Exercise aim: Find the word "Sign" in the listing. Copy out each line where it occurs.

[Start of section]

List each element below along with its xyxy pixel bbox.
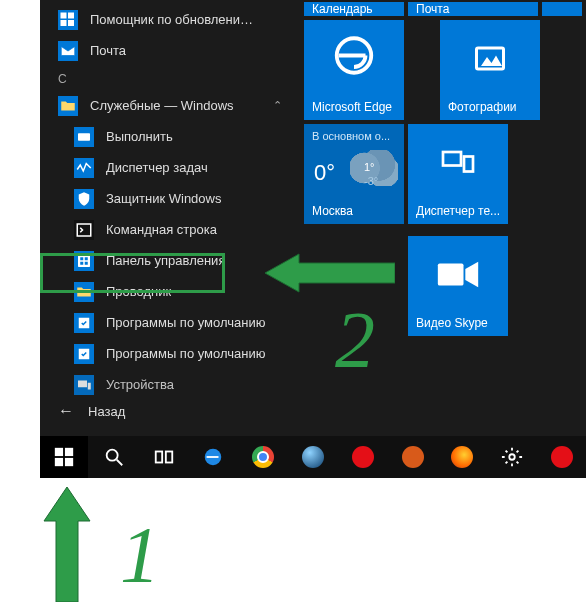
svg-rect-14 [88,382,91,389]
sub-item-defender[interactable]: Защитник Windows [40,183,300,214]
task-manager-icon [74,158,94,178]
windows-logo-icon [53,446,75,468]
back-button[interactable]: ← Назад [40,394,125,428]
app-label: Выполнить [106,129,173,144]
default-programs-icon [74,313,94,333]
svg-rect-23 [65,448,73,456]
app-label: Проводник [106,284,171,299]
app-label: Устройства [106,377,174,392]
taskbar-chrome[interactable] [239,436,287,478]
chevron-up-icon: ⌃ [273,99,292,112]
folder-icon [58,96,78,116]
app-label: Панель управления [106,253,225,268]
annotation-arrow-1 [42,487,92,602]
svg-rect-29 [165,452,171,463]
sub-item-default-programs[interactable]: Программы по умолчанию [40,307,300,338]
svg-rect-22 [55,448,63,456]
taskbar-app-orange[interactable] [389,436,437,478]
folder-label: Служебные — Windows [90,98,234,113]
tile-photos[interactable]: Фотографии [440,20,540,120]
tile-label: Календарь [312,2,373,16]
svg-rect-10 [85,261,88,264]
app-item[interactable]: Помощник по обновлению до... [40,4,300,35]
gear-icon [501,446,523,468]
taskbar-app-blue[interactable] [289,436,337,478]
taskbar [40,436,586,478]
run-icon [74,127,94,147]
video-icon [436,260,480,293]
app-item[interactable]: Почта [40,35,300,66]
task-view-button[interactable] [140,436,188,478]
mail-icon [58,41,78,61]
svg-rect-1 [68,12,74,18]
sub-item-explorer[interactable]: Проводник [40,276,300,307]
tile-label: Microsoft Edge [312,100,398,114]
svg-point-26 [106,450,117,461]
app-label: Программы по умолчанию [106,315,265,330]
svg-rect-3 [68,20,74,26]
svg-rect-20 [438,264,464,286]
sub-item-cmd[interactable]: Командная строка [40,214,300,245]
svg-marker-33 [44,487,90,602]
opera-icon [352,446,374,468]
svg-rect-7 [80,257,83,260]
default-programs-icon [74,344,94,364]
tile-weather[interactable]: В основном о... 0° 1° -3° Москва [304,124,404,224]
svg-rect-8 [85,257,88,260]
annotation-number-1: 1 [120,510,160,601]
taskbar-edge[interactable] [189,436,237,478]
tile-skype[interactable]: Видео Skype [408,236,508,336]
app-label: Командная строка [106,222,217,237]
sub-item-control-panel[interactable]: Панель управления [40,245,300,276]
taskbar-opera-2[interactable] [538,436,586,478]
tile-label: Диспетчер те... [416,204,502,218]
svg-rect-0 [61,12,67,18]
folder-item-system-tools[interactable]: Служебные — Windows ⌃ [40,90,300,121]
svg-marker-21 [465,262,478,288]
section-letter[interactable]: С [40,66,300,90]
orange-app-icon [402,446,424,468]
apps-panel: Помощник по обновлению до... Почта С Слу… [40,0,300,436]
shield-icon [74,189,94,209]
svg-rect-13 [78,380,87,387]
sub-item-run[interactable]: Выполнить [40,121,300,152]
tile-mail[interactable]: Почта [408,2,538,16]
app-label: Программы по умолчанию [106,346,265,361]
task-view-icon [153,446,175,468]
svg-rect-18 [443,152,461,166]
sub-item-default-programs-2[interactable]: Программы по умолчанию [40,338,300,369]
start-menu: Помощник по обновлению до... Почта С Слу… [40,0,586,436]
arrow-left-icon: ← [58,402,74,420]
sub-item-task-manager[interactable]: Диспетчер задач [40,152,300,183]
taskbar-settings[interactable] [488,436,536,478]
taskbar-firefox[interactable] [439,436,487,478]
edge-icon [202,446,224,468]
tile-edge[interactable]: Microsoft Edge [304,20,404,120]
weather-desc: В основном о... [312,130,390,142]
search-button[interactable] [90,436,138,478]
tile-blank-middle[interactable] [408,20,436,120]
tile-label: Видео Skype [416,316,502,330]
weather-temp: 0° [314,160,335,186]
app-label: Защитник Windows [106,191,221,206]
firefox-icon [451,446,473,468]
search-icon [103,446,125,468]
svg-rect-24 [55,458,63,466]
tile-calendar[interactable]: Календарь [304,2,404,16]
taskbar-opera[interactable] [339,436,387,478]
annotation-number-2: 2 [335,295,375,386]
chrome-icon [252,446,274,468]
photo-icon [468,41,512,80]
annotation-arrow-2 [265,248,395,298]
tile-blank[interactable] [542,2,582,16]
svg-marker-32 [265,254,395,292]
tile-dispatcher[interactable]: Диспетчер те... [408,124,508,224]
opera-icon [551,446,573,468]
svg-rect-9 [80,261,83,264]
svg-rect-19 [464,157,473,172]
terminal-icon [74,220,94,240]
start-button[interactable] [40,436,88,478]
app-label: Диспетчер задач [106,160,208,175]
edge-icon [331,33,377,88]
svg-rect-6 [78,255,90,267]
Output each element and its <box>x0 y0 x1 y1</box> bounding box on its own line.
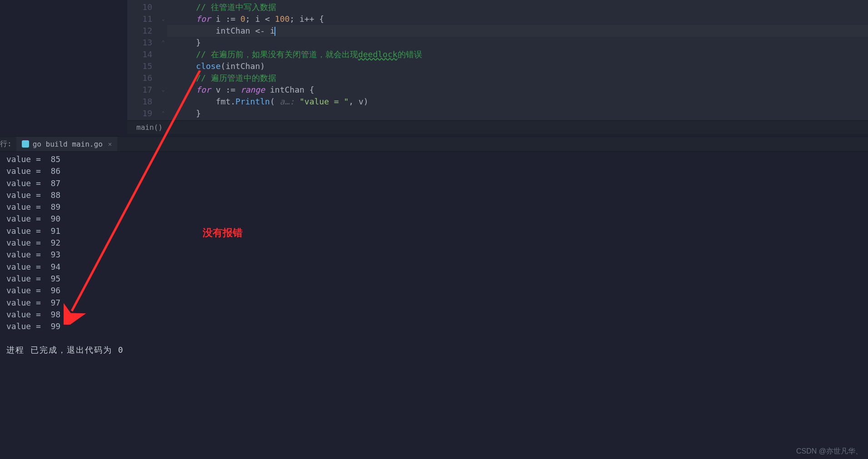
output-line: value = 90 <box>6 213 868 225</box>
fold-marker <box>159 60 167 72</box>
breadcrumb[interactable]: main() <box>127 120 868 134</box>
line-number: 14 <box>127 49 159 60</box>
output-line: value = 97 <box>6 297 868 309</box>
fold-marker <box>159 1 167 13</box>
line-number: 11 <box>127 13 159 25</box>
code-content[interactable]: // 往管道中写入数据 for i := 0; i < 100; i++ { i… <box>167 0 868 120</box>
line-number: 13 <box>127 37 159 49</box>
output-line: value = 99 <box>6 321 868 332</box>
code-line[interactable]: // 遍历管道中的数据 <box>167 72 868 84</box>
fold-marker <box>159 25 167 37</box>
run-output[interactable]: value = 85value = 86value = 87value = 88… <box>0 152 868 459</box>
output-line: value = 95 <box>6 273 868 285</box>
line-number: 10 <box>127 1 159 13</box>
fold-marker[interactable]: ⌄ <box>159 13 167 25</box>
fold-marker <box>159 96 167 108</box>
close-icon[interactable]: ✕ <box>108 140 112 148</box>
code-line[interactable]: // 在遍历前，如果没有关闭管道，就会出现deedlock的错误 <box>167 49 868 60</box>
run-tab-label: go build main.go <box>33 140 103 148</box>
output-line: value = 86 <box>6 165 868 177</box>
code-line[interactable]: intChan <- i <box>167 25 868 37</box>
fold-marker <box>159 49 167 60</box>
code-line[interactable]: } <box>167 37 868 49</box>
output-line: value = 93 <box>6 249 868 261</box>
run-label: 行: <box>0 139 16 149</box>
code-editor[interactable]: 10111213141516171819 ⌄⌃⌄⌃ // 往管道中写入数据 fo… <box>127 0 868 120</box>
output-line: value = 98 <box>6 309 868 321</box>
output-line: value = 87 <box>6 178 868 189</box>
process-exit-message: 进程 已完成，退出代码为 0 <box>6 344 868 356</box>
fold-marker[interactable]: ⌃ <box>159 108 167 119</box>
line-number-gutter: 10111213141516171819 <box>127 0 159 120</box>
fold-marker[interactable]: ⌃ <box>159 37 167 49</box>
code-line[interactable]: for v := range intChan { <box>167 84 868 96</box>
code-line[interactable]: } <box>167 108 868 119</box>
output-line: value = 94 <box>6 261 868 273</box>
code-line[interactable]: close(intChan) <box>167 60 868 72</box>
code-line[interactable]: for i := 0; i < 100; i++ { <box>167 13 868 25</box>
go-file-icon <box>22 140 29 148</box>
output-line: value = 91 <box>6 225 868 237</box>
watermark: CSDN @亦世凡华、 <box>796 447 863 456</box>
fold-marker <box>159 72 167 84</box>
run-tool-window-header: 行: go build main.go ✕ <box>0 136 868 152</box>
output-line: value = 92 <box>6 237 868 249</box>
line-number: 12 <box>127 25 159 37</box>
line-number: 16 <box>127 72 159 84</box>
line-number: 17 <box>127 84 159 96</box>
output-line: value = 89 <box>6 201 868 213</box>
fold-marker[interactable]: ⌄ <box>159 84 167 96</box>
line-number: 19 <box>127 108 159 119</box>
code-line[interactable]: // 往管道中写入数据 <box>167 1 868 13</box>
code-line[interactable]: fmt.Println( a…: "value = ", v) <box>167 96 868 108</box>
output-line: value = 85 <box>6 153 868 165</box>
output-line: value = 88 <box>6 189 868 201</box>
annotation-text: 没有报错 <box>203 226 243 240</box>
fold-gutter: ⌄⌃⌄⌃ <box>159 0 167 120</box>
line-number: 18 <box>127 96 159 108</box>
run-tab[interactable]: go build main.go ✕ <box>16 137 118 151</box>
line-number: 15 <box>127 60 159 72</box>
output-line: value = 96 <box>6 285 868 296</box>
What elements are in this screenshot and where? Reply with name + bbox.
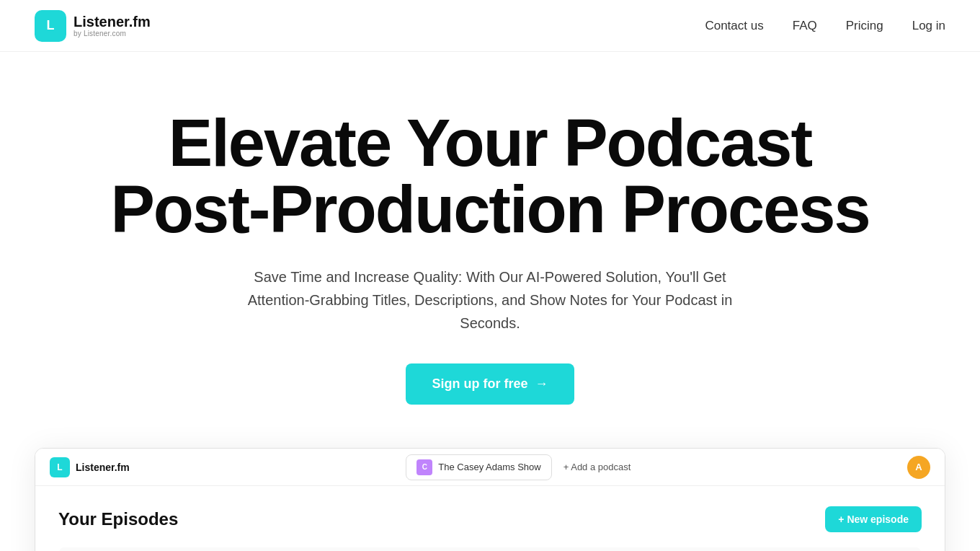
app-content: Your Episodes + New episode Number Name … (35, 486, 945, 551)
app-logo-text: Listener.fm (76, 462, 130, 473)
hero-section: Elevate Your Podcast Post-Production Pro… (0, 52, 980, 448)
app-preview: L Listener.fm C The Casey Adams Show + A… (35, 448, 945, 551)
th-number: Number (90, 547, 143, 552)
table-header-row: Number Name Status Upload date Guests Ac… (59, 547, 922, 552)
logo-main-text: Listener.fm (74, 14, 151, 30)
hero-subtitle: Save Time and Increase Quality: With Our… (223, 265, 757, 335)
app-logo: L Listener.fm (50, 457, 130, 477)
signup-button[interactable]: Sign up for free → (406, 363, 574, 405)
contact-us-link[interactable]: Contact us (705, 19, 763, 32)
user-avatar[interactable]: A (907, 456, 930, 479)
podcast-thumbnail: C (416, 459, 432, 475)
th-checkbox (59, 547, 91, 552)
pricing-link[interactable]: Pricing (846, 19, 883, 32)
nav-links: Contact us FAQ Pricing Log in (705, 19, 945, 33)
new-episode-label: + New episode (838, 513, 909, 525)
episodes-table: Number Name Status Upload date Guests Ac… (58, 547, 922, 551)
nav-item-pricing[interactable]: Pricing (846, 19, 883, 33)
add-podcast-button[interactable]: + Add a podcast (564, 462, 631, 472)
episodes-title: Your Episodes (58, 509, 178, 529)
app-logo-icon: L (50, 457, 70, 477)
faq-link[interactable]: FAQ (793, 19, 817, 32)
th-status: Status (496, 547, 583, 552)
nav-item-faq[interactable]: FAQ (793, 19, 817, 33)
app-navbar: L Listener.fm C The Casey Adams Show + A… (35, 449, 945, 486)
th-guests: Guests (713, 547, 821, 552)
th-upload-date: Upload date (583, 547, 713, 552)
hero-title: Elevate Your Podcast Post-Production Pro… (35, 110, 945, 242)
podcast-name: The Casey Adams Show (438, 462, 540, 472)
new-episode-button[interactable]: + New episode (825, 506, 922, 532)
episodes-header: Your Episodes + New episode (58, 506, 922, 532)
main-nav: L Listener.fm by Listener.com Contact us… (0, 0, 980, 52)
logo-text-block: Listener.fm by Listener.com (74, 14, 151, 38)
podcast-tab[interactable]: C The Casey Adams Show (406, 454, 551, 480)
logo-icon: L (35, 10, 66, 42)
arrow-icon: → (535, 376, 548, 392)
logo[interactable]: L Listener.fm by Listener.com (35, 10, 151, 42)
login-link[interactable]: Log in (912, 19, 945, 32)
logo-sub-text: by Listener.com (74, 30, 151, 38)
cta-label: Sign up for free (432, 376, 527, 392)
nav-item-contact[interactable]: Contact us (705, 19, 763, 33)
th-actions: Actions (821, 547, 922, 552)
add-podcast-label: + Add a podcast (564, 462, 631, 472)
table-head: Number Name Status Upload date Guests Ac… (59, 547, 922, 552)
nav-item-login[interactable]: Log in (912, 19, 945, 33)
th-name: Name (143, 547, 496, 552)
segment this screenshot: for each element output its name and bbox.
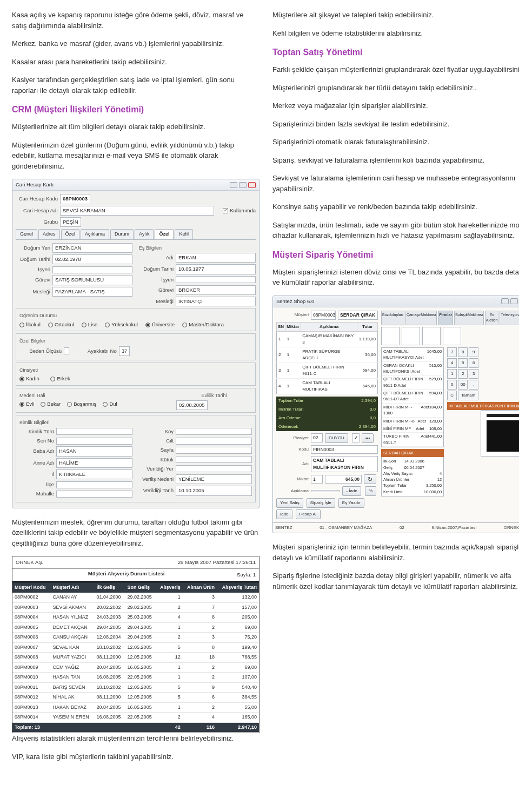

[End of section]

Answer space:
signup-button[interactable]: Sign up for free → (406, 363, 574, 405)
cta-label: Sign up for free (432, 376, 527, 392)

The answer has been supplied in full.